» Exercise aim
The answer must be every record below, reproduced exactly.

[Extracted page text data]
== Segment start ==
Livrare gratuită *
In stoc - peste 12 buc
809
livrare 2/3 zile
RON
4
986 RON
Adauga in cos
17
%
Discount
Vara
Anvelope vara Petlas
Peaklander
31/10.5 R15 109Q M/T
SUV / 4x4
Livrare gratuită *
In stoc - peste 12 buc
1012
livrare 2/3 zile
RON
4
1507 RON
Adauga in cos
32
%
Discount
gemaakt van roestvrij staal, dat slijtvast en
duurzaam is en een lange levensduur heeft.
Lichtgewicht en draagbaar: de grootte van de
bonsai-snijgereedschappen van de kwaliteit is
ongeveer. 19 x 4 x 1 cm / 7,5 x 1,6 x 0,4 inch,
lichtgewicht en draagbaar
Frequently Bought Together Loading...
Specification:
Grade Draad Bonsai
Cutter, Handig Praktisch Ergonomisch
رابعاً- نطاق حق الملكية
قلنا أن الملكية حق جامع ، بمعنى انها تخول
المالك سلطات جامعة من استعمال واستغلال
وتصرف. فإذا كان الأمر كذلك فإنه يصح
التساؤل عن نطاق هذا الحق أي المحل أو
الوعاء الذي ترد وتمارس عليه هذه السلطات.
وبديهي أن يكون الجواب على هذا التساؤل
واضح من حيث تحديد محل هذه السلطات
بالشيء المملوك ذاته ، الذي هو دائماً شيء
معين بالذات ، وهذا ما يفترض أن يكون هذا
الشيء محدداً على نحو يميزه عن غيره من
== Segment end ==
» Output of the task
Livrare gratuită *
In stoc - peste 12 buc
809
livrare 2/3 zile
RON
4
986 RON
Adauga in cos
17
%
Discount
Vara
Anvelope vara Petlas
Peaklander
31/10.5 R15 109Q M/T
SUV / 4x4
Livrare gratuită *
In stoc - peste 12 buc
1012
livrare 2/3 zile
RON
4
1507 RON
Adauga in cos
32
%
Discount
gemaakt van roestvrij staal, dat slijtvast en
duurzaam is en een lange levensduur heeft.
Lichtgewicht en draagbaar: de grootte van de
bonsai-snijgereedschappen van de kwaliteit is
ongeveer. 19 x 4 x 1 cm / 7,5 x 1,6 x 0,4 inch,
lichtgewicht en draagbaar
Frequently Bought Together Loading...
Specification:
Grade Draad Bonsai
Cutter, Handig Praktisch Ergonomisch
رابعاً- نطاق حق الملكية
قلنا أن الملكية حق جامع ، بمعنى انها تخول
المالك سلطات جامعة من استعمال واستغلال
وتصرف. فإذا كان الأمر كذلك فإنه يصح
التساؤل عن نطاق هذا الحق أي المحل أو
الوعاء الذي ترد وتمارس عليه هذه السلطات.
وبديهي أن يكون الجواب على هذا التساؤل
واضح من حيث تحديد محل هذه السلطات
بالشيء المملوك ذاته ، الذي هو دائماً شيء
معين بالذات ، وهذا ما يفترض أن يكون هذا
الشيء محدداً على نحو يميزه عن غيره من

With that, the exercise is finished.